SHOUGUANG, China, July 08, 2024 (GLOBE NEWSWIRE) — Gulf Resources, Inc. (Nasdaq: GURE) (“Gulf Resources”, “we,” or the “Company”), a leading manufacturer of bromine, crude salt and specialty chemical products in China, today announced it had received a letter from NASDAQ granting the Company an extension until October 14, 2024 to regain compliance with NASDAQ’s listing rules.
As previously disclosed, on April 18, 2024 and May 21, 2024, the Company received letters from NASDAQ indicating that that it did not comply with NASDAQ’s filing requirements (the “Rule”) because it had not filed its Form 10-K for the period ended December 31, 2023 (the “10-K”) and Form 10-Q for the period ended March 31, 2024 (the “10-Q”, and together with the 10-K, the “Delinquent Reports”).
The Company and its current auditor GGF CPA LIMITED (“GGF”) have been working diligently to complete the 2023 year-end audit, the 10-K, as well the 10-Qs for both the first and the second quarters of 2024.
Gulf Resources has submitted the materials to NASDAQ, detailing the steps to be taken and the progress being made to regain compliance.
Based on NASDAQ’s further review and the materials submitted by the Company, NASDAQ has granted the Company an extension until October 14, 2024 to file the Delinquent Reports, as required by the Rule.
“We regret the delay in filing our 10-K and 10-Q reports,” stated Mr. Xiaobin Liu, the CEO of Gulf Resources. “When we dismissed WWC, P.C. Certified Public Accountants, our prior auditor, on April 16, 2024 and engaged GGF, GGF had to start the audit process from scratch.”
“We believe the Company and GGF are making excellent progress,” Mr. Liu continued. “We expect to be able to file the 10-K as well as the 10-Qs for both the first and the second quarters of 2024 by October 14, 2024, as requested by NASDAQ.”
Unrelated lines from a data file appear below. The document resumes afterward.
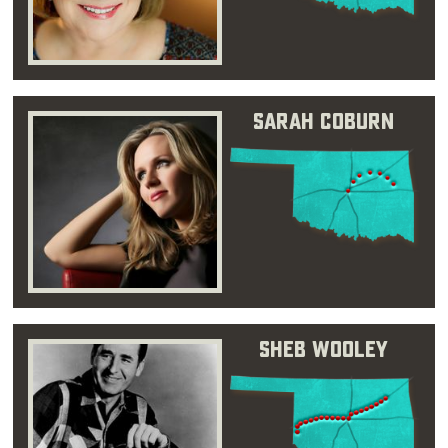
Sarah Coburn
Sheb Wooley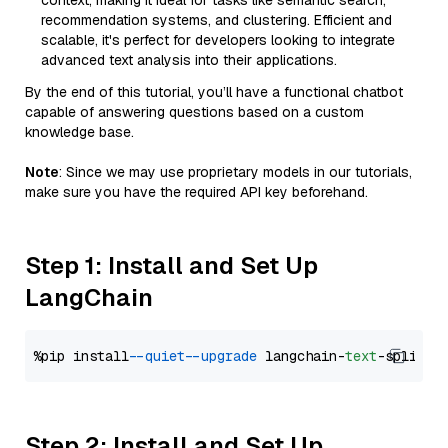
context, making it ideal for tasks like semantic search,
recommendation systems, and clustering. Efficient and
scalable, it's perfect for developers looking to integrate
advanced text analysis into their applications.
By the end of this tutorial, you’ll have a functional chatbot
capable of answering questions based on a custom
knowledge base.
Note
: Since we may use proprietary models in our tutorials,
make sure you have the required API key beforehand.
Step 1: Install and Set Up
LangChain
%pip install 
--quiet
--upgrade
 langchain-
text
Step 2: Install and Set Up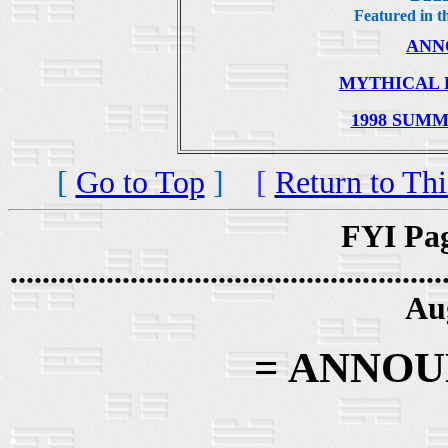
Featured in th
.
ANN
.
MYTHICAL 
.
1998 SUM
[
Go to Top
]
[
Return to Thi
FYI Pag
......................................................
Au
= ANNO
.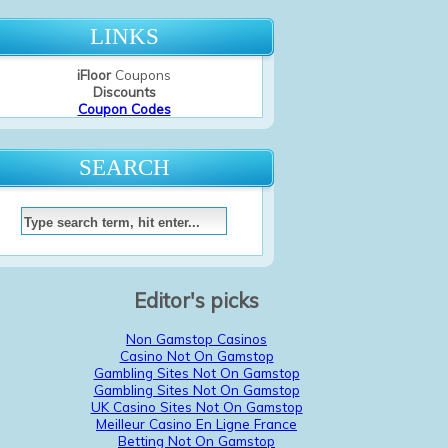
LINKS
iFloor
Coupons
Discounts
Coupon Codes
SEARCH
Editor's picks
Non Gamstop Casinos
Casino Not On Gamstop
Gambling Sites Not On Gamstop
Gambling Sites Not On Gamstop
UK Casino Sites Not On Gamstop
Meilleur Casino En Ligne France
Betting Not On Gamstop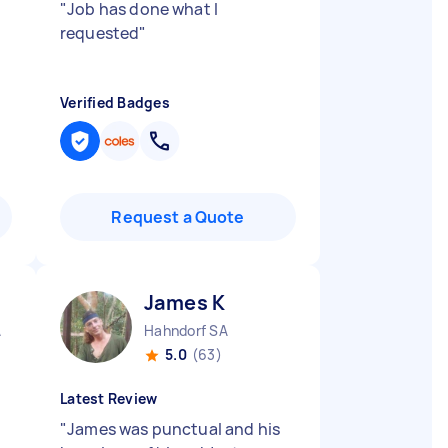
"
Job has done what I
requested
"
Verified Badges
Request a Quote
James K
A
Hahndorf SA
5.0
(63)
Latest Review
"
James was punctual and his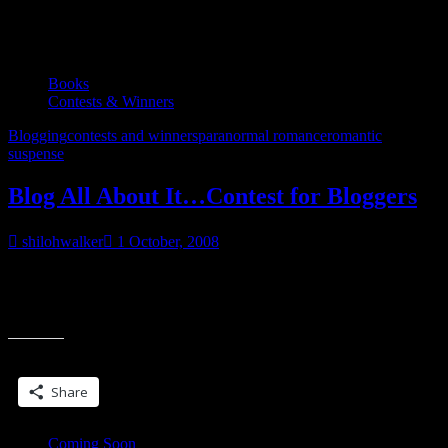
Tag:
paranormal romance
Books
Contests & Winners
Blogging
contests and winners
paranormal romance
romantic
suspense
Blog All About It…Contest for Bloggers
shilohwalker
1 October, 2008
Contest is now over. Winning name to be drawn and posted in
December. As promised, I’m running a contest for readers and now
“Blog
for readers
All
About
Share this:
It…
Contest
Share
for
Bloggers”
Coming Soon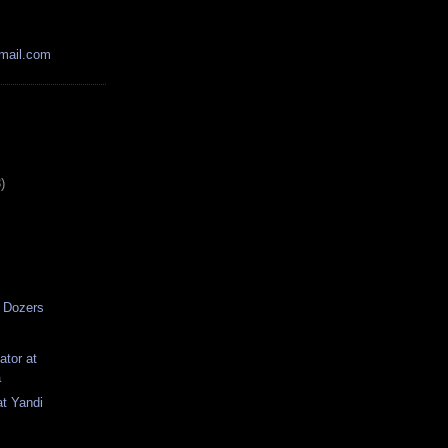
mail.com
)
 Dozers
tor at
a
at Yandi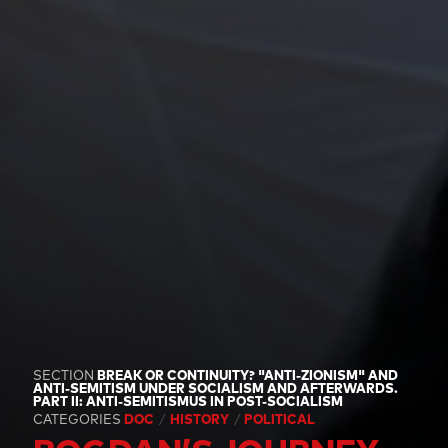
SECTION
BREAK OR CONTINUITY? "ANTI-ZIONISM" AND
ANTI-SEMITISM UNDER SOCIALISM AND AFTERWARDS.
PART II: ANTI-SEMITISMUS IN POST-SOCIALISM
CATEGORIES
DOC
HISTORY
POLITICAL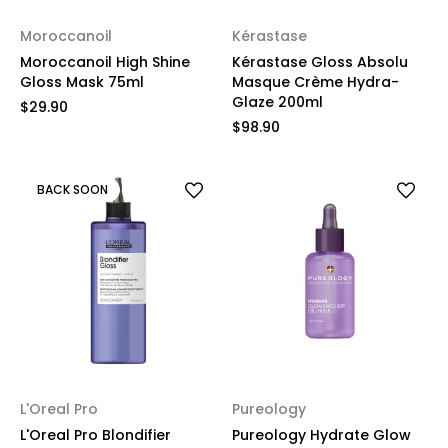
Moroccanoil
Kérastase
Moroccanoil High Shine
Kérastase Gloss Absolu
Gloss Mask 75ml
Masque Crème Hydra-
Glaze 200ml
$29.90
$98.90
BACK SOON
L'Oreal Pro
Pureology
L'Oreal Pro Blondifier
Pureology Hydrate Glow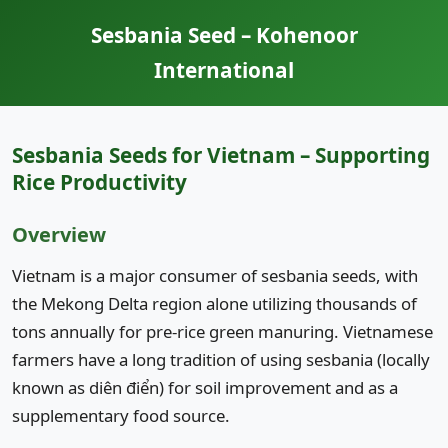
Sesbania Seed – Kohenoor
International
Sesbania Seeds for Vietnam – Supporting
Rice Productivity
Overview
Vietnam is a major consumer of sesbania seeds, with
the Mekong Delta region alone utilizing thousands of
tons annually for pre-rice green manuring. Vietnamese
farmers have a long tradition of using sesbania (locally
known as diên điển) for soil improvement and as a
supplementary food source.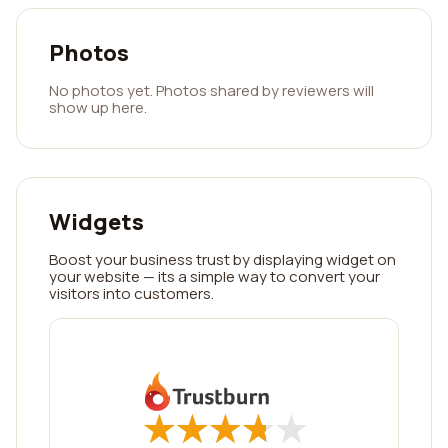
Photos
No photos yet. Photos shared by reviewers will
show up here.
Widgets
Boost your business trust by displaying widget on
your website — its a simple way to convert your
visitors into customers.
★
★
★
★
★
★
★
★
★
★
About Gulf Resources, Inc.
Gulf Resources, Inc. operates through four wholly-owned subsidiaries, Shouguang City Haoyuan Chemical Company Limited (“SCHC”), ShouguangYuxin Chemical Industry Co., Limited (“SYCI”), Daying County Haoyuan Chemical Company Limited (“DCHC”) and Shouguang Hengde Salt Industry Co. Ltd. (“SHSI”). The Company believes that it is one of the largest producers of bromine in China. Elemental Bromine is used to manufacture a wide variety of compounds utilized in industry and agriculture. Through SYCI, the Company manufactures chemical products utilized in a variety of applications, including oil and gas field explorations and papermaking chemical agents, and materials for human and animal antibiotics. Through SHSI, the Company manufactures and sell crude salt. DCHC was established to further explore and develop natural gas and brine resources (including bromine and crude salt) in China. For more information, visit www.gulfresourcesinc.com.
Forward-Looking Statements
Certain statements in this news release contain forward-looking information about Gulf Resources and its subsidiaries business and products within the meaning of Rule 175 under the Securities Act of 1933 and Rule 3b-6 under the Securities Exchange Act of 1934, and are subject to the safe harbor created by those rules. The actual results may differ materially depending on a number of risk factors including, but not limited to, the general economic and business conditions in the PRC, the risks associated with the COVID-19 pandemic outbreak, future product development and production capabilities, shipments to end customers, market acceptance of new and existing products, additional competition from existing and new competitors for bromine and other oilfield and power production chemicals, changes in technology, the ability to make future bromine asset purchases, and various other factors beyond its control. All forward-looking statements are expressly qualified in their entirety by this Cautionary Statement and the risks factors detailed in the Company’s reports filed with the Securities and Exchange Commission. Gulf Resources undertakes no duty to revise or update any forward-looking statements to reflect events or circumstances after the date of this release.